• **WHAT IS BEING ASKED**:
In the data, extract each line that holds the string "эффекты".

Saved entries
---+---
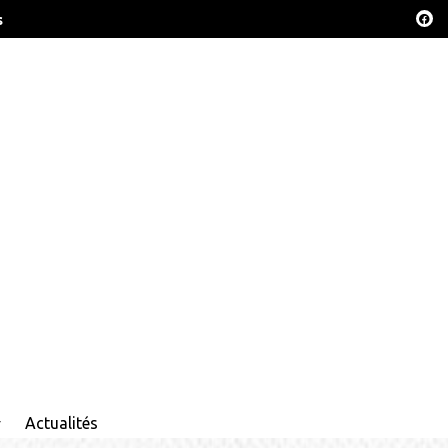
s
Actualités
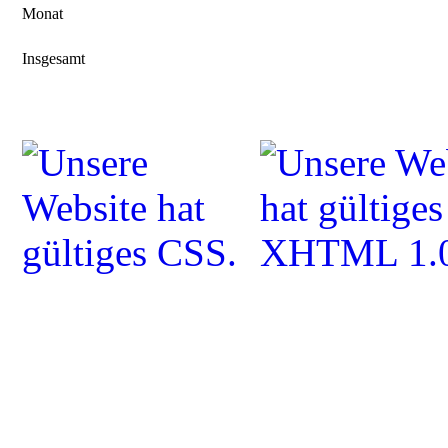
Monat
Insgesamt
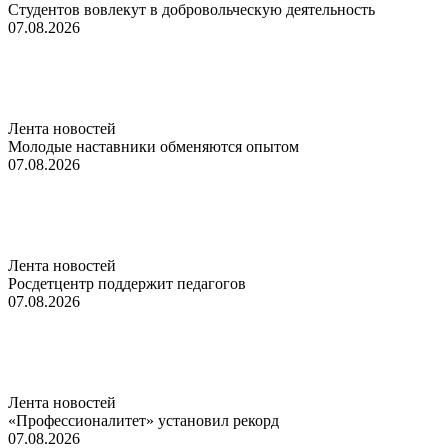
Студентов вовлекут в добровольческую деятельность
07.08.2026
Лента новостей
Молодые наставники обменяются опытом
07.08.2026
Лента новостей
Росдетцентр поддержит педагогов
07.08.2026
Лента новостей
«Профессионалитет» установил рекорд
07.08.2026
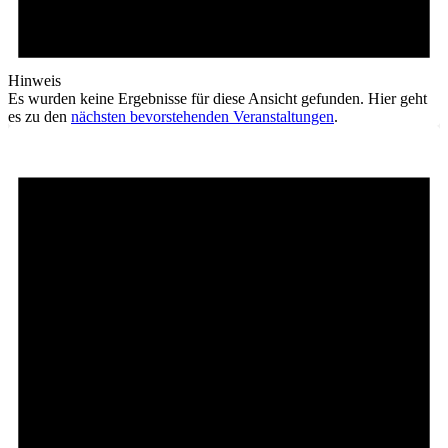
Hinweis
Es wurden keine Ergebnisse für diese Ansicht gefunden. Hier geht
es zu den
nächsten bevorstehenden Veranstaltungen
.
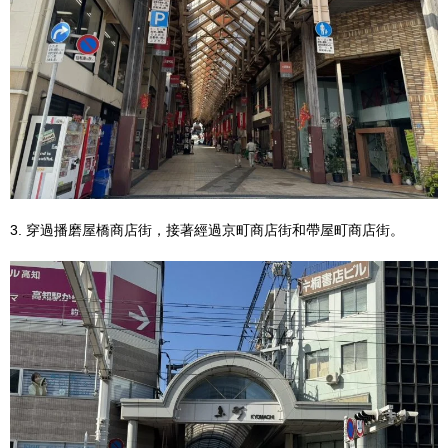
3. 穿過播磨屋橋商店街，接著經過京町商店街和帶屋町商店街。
---+---
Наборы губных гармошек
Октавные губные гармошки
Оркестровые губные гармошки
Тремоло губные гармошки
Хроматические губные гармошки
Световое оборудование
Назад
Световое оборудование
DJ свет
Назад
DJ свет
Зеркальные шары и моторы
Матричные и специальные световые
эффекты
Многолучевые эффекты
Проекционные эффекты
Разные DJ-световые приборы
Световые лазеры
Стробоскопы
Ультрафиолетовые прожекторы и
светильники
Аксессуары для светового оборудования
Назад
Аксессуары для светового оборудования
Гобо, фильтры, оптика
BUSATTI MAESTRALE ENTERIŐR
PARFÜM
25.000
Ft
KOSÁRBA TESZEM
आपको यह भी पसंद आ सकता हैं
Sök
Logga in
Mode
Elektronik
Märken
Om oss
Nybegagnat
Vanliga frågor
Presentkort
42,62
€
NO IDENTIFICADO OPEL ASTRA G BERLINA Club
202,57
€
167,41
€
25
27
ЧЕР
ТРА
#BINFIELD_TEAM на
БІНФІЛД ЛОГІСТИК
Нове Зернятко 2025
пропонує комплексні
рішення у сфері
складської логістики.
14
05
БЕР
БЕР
---+---
• **RESULT FOR THIS TASK**:
эффекты
Многолучевые эффекты
Проекционные эффекты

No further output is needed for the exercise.